The look in Minerva McGonagall's eyes when she peered through the gate said volumes.

"Oh my…oh… Ron! Oh!" The gates flew open and she stepped back, ushering them inside. Madam Pomfrey was with her, her eyes roving and assessing each of them as they straggled past. She made a beeline for Viktor, propped up between the twins.

They limped and gimped and dragged themselves towards sanctuary, Lupin and Tonks aiding Bill. (`Whatever they're stunning with,' he had managed through numbed and clumsy lips, `it's not your average stunner.') Harry struggled up to regain his … hoofs, and plodded on. He felt the remnants of Dumbledore's magic still protecting him as he came slowly closer, welcoming and probing curiously. He knew that the wards had all been recast when the Headmaster died and a great deal of the magic around Hogwarts exuded from the castle itself, but still he sensed Dumbledore's essence stubbornly woven throughout, forever a force to be reckoned with.

`Not yet,' he told it. `Not this time. But I'm still trying.'

"And Harry?" Professor McGonagall asked Lupin significantly, as they reached the massive doors to the castle.. "Remus, where is Harry?"

"It was a disaster. Riddle showed up shortly after we did with his usual gang of thugs behind him. Harry was hit; indirectly, mind you, and late in the game, but hit. It was another Avada, cast by Voldemort himself, and…" He gestured to the thestral.

"Oh, for goodness sake, Lupin, I've seen the thestrals for years now. You don't mean… he's not…you didn't just… leave him?"

"No, Minerva, it would seem that thestral is Harry. He appeared to change over almost the very moment after he'd been hit and had the presence of mind to transfigure his own wand into a lifeless image of his body. Voldemort believes him dead; he cast the Dark Mark over Durmstrang. The thing of it is, he doesn't seem to be able to change back."

Hagrid appeared before them just in time for this revelation, Fang slobbering at his side. He stuck his finger in his ear and waggled it vigorously, his eyebrows beetling. "Yer didn't just say…"

Lupin sighed. "Yes, Hagrid, I'm afraid I did. Tonks realized you might be… more familiar with him, in this state than the rest of us. It's been a good while since my Care of Magical Creatures O.W.L. and these days I'd be more suited to stalk him than heal him, anyway."

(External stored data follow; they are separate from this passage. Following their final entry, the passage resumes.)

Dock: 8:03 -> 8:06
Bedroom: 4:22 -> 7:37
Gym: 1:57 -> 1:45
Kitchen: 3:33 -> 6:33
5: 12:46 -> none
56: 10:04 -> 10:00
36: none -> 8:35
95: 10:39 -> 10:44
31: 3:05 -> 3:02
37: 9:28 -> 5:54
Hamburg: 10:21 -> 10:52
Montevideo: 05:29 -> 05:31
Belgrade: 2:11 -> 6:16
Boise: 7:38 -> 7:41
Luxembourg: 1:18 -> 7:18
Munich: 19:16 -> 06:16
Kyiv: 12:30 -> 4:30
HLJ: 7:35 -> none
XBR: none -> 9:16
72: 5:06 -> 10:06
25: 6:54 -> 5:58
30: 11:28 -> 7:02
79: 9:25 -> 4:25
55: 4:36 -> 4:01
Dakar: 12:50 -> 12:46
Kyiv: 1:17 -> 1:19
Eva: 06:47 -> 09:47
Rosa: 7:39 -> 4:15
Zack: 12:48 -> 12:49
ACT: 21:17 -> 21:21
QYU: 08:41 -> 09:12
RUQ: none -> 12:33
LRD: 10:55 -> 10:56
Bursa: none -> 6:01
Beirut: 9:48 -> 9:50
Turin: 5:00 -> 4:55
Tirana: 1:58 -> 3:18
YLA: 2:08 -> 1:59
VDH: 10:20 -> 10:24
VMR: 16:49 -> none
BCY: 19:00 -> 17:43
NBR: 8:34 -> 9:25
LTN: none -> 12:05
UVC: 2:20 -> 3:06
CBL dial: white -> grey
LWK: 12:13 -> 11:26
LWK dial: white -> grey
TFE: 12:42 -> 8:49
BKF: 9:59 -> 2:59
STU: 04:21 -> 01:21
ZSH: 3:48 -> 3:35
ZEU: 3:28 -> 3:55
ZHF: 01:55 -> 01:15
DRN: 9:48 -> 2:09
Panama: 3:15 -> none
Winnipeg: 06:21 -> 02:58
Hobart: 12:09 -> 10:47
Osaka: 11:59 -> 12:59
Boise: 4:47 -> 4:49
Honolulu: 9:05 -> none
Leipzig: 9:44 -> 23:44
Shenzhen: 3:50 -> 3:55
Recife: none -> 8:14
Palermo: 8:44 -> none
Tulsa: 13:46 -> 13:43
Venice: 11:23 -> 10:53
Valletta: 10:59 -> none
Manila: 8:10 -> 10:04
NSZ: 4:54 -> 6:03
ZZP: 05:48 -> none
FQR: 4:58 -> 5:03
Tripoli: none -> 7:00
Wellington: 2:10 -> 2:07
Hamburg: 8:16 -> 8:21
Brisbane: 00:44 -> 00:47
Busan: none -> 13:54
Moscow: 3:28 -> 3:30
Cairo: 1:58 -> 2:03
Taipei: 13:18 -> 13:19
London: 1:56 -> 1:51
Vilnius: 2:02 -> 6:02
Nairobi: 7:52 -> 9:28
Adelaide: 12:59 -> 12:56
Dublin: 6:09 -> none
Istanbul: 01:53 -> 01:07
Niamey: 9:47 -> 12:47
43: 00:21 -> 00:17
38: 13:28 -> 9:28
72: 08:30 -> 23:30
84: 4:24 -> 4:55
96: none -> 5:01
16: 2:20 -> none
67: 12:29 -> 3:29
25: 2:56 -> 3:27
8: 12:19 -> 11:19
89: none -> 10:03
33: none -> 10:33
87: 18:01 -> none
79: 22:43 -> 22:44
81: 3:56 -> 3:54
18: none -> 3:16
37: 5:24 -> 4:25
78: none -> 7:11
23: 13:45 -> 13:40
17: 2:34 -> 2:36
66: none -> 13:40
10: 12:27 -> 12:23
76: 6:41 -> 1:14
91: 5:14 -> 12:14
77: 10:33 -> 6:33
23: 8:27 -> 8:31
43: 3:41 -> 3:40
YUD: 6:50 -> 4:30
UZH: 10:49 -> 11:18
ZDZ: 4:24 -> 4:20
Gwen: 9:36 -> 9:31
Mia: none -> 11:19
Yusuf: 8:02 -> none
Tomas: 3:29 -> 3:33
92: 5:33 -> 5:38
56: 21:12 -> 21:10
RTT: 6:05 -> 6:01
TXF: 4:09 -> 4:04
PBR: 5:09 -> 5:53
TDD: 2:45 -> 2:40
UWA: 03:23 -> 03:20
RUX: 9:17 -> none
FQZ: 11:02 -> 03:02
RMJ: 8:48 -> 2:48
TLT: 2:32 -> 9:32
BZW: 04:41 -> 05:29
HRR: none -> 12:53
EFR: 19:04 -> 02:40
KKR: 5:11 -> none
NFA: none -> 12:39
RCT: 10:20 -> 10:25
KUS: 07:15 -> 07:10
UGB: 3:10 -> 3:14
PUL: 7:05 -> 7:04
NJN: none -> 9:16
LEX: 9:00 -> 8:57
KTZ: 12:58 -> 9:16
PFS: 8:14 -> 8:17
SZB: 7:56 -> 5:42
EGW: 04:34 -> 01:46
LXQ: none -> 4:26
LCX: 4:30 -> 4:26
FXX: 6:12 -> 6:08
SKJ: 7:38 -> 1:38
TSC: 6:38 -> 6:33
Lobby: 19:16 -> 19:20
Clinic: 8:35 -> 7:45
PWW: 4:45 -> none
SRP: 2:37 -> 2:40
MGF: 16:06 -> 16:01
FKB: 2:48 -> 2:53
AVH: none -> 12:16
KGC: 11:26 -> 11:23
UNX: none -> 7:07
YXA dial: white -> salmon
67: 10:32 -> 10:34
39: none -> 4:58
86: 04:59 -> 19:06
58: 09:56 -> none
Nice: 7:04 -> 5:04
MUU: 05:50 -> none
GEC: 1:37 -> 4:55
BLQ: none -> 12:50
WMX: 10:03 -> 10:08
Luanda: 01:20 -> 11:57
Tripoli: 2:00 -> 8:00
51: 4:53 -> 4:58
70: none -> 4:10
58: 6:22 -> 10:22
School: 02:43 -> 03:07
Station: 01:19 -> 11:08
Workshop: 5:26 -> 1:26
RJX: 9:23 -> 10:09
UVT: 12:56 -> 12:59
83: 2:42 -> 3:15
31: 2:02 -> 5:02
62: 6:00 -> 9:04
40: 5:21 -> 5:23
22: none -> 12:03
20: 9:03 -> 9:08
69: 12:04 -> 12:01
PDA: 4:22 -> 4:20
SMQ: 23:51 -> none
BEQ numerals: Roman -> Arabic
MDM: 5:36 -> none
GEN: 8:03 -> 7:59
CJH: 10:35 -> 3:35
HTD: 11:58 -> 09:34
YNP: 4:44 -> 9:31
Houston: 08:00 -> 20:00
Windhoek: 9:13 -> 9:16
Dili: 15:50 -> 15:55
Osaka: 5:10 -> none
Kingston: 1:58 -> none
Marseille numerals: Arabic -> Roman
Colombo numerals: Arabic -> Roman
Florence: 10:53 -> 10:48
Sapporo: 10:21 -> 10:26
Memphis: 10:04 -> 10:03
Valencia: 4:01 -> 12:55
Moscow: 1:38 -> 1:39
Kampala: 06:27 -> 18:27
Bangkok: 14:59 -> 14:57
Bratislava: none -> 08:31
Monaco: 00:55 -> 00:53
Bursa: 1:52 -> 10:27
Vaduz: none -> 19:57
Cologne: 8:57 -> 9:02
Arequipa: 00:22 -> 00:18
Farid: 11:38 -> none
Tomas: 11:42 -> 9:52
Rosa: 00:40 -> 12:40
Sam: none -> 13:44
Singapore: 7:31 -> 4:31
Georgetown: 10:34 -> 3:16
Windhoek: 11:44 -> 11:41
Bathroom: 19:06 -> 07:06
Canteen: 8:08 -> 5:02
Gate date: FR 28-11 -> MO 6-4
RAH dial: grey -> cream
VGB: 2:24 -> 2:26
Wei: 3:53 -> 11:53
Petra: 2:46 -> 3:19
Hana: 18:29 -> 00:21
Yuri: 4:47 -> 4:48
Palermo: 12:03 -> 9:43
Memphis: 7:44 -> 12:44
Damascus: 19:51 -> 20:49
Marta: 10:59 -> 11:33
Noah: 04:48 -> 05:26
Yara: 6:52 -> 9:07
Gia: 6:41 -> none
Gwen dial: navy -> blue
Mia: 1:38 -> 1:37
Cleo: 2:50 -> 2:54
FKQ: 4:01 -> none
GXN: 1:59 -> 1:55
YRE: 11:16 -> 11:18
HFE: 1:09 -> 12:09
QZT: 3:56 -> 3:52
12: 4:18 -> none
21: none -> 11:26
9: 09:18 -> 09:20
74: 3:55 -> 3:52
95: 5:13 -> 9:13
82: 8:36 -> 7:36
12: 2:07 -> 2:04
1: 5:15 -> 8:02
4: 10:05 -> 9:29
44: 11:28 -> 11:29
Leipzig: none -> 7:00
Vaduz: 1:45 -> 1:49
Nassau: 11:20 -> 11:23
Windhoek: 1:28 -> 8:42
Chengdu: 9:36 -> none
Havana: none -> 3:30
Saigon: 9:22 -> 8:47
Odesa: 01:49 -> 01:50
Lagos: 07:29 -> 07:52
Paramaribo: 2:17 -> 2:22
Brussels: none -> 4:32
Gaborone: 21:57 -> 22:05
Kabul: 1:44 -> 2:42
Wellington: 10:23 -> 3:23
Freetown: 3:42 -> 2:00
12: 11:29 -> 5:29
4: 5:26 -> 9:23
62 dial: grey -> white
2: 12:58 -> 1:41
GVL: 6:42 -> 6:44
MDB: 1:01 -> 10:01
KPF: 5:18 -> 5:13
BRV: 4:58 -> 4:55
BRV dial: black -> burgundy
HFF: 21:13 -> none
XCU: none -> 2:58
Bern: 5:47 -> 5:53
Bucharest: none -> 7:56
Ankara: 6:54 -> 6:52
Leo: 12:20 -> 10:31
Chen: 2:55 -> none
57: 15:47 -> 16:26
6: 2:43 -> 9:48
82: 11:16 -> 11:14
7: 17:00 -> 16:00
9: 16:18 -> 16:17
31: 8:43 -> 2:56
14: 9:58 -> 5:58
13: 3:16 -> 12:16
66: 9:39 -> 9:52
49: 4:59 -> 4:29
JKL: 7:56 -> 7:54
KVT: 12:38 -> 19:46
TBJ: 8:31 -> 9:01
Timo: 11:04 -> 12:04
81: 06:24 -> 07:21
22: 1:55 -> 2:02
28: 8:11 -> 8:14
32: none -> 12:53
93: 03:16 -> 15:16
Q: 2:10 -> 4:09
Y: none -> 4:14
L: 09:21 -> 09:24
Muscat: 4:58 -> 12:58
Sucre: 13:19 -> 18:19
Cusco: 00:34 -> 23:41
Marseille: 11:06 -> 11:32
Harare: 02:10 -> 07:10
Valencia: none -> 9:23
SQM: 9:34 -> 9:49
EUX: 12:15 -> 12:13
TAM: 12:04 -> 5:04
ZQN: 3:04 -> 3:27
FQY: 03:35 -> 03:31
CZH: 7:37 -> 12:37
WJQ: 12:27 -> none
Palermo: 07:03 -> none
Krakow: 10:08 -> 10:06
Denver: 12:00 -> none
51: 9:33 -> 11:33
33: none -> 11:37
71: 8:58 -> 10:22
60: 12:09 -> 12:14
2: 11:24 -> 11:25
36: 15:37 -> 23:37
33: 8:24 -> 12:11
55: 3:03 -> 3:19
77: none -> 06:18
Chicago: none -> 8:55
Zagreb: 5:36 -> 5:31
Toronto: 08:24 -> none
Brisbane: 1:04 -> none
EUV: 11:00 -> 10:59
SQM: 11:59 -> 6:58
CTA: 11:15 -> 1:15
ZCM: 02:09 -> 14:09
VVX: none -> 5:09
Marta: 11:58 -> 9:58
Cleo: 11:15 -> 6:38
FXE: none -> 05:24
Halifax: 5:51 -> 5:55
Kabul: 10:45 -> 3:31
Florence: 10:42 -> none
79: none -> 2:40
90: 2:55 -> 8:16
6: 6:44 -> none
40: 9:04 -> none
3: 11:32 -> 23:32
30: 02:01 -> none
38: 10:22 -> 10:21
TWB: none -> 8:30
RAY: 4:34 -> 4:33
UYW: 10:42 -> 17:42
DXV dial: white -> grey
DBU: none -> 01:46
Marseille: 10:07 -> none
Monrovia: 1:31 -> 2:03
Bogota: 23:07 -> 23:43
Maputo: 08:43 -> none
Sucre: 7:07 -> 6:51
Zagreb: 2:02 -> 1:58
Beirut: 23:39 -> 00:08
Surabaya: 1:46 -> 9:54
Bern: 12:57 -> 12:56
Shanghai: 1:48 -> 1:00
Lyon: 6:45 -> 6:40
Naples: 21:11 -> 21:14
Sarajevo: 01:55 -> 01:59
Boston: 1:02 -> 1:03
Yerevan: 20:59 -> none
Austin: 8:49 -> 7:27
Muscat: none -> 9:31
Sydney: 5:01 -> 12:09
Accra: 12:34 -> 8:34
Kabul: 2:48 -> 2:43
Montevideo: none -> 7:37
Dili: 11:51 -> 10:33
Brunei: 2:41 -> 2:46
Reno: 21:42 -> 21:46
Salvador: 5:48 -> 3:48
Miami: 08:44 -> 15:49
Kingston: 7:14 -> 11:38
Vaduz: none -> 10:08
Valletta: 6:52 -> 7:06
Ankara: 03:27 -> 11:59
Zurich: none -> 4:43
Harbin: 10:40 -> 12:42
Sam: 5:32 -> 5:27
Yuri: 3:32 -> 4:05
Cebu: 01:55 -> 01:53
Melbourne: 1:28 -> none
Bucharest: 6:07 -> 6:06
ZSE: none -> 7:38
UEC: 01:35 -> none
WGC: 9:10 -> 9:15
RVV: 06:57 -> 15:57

Hagrid moved between Hermione and Ron, who were now standing on either side of the drooping beast and propping him up between them.

"Well, then, er, `arry. Let's `ave a look, eh?" he said. Hermione noticed how he approached talking quietly and off to one side where Harry's wide set eyes could clearly see him. He stroked the black neck once, reassuringly, then pushed back the eyelid of one white eye. `What could there possibly be to see other than more white?' she thought distractedly. He moved on next to the nose and mouth, feeling for the regularity of breath and checking the rather outsized tongue and sharp, predatory teeth. She shuddered. He slid his hand up beneath the forelock and saw the jagged white lightening-shaped mark. "Well, tha surely looks familiar. Never seen anything like tha on any o' the others."

Madam Pomfrey came and swept her wand along Harry's still-heaving flanks.

"He's a bit dried out, like," Hagrid volunteered. "Needs a good drink up. Heart's beatin' thready as well, but likely that's just not bein' accustomed to the flyin'."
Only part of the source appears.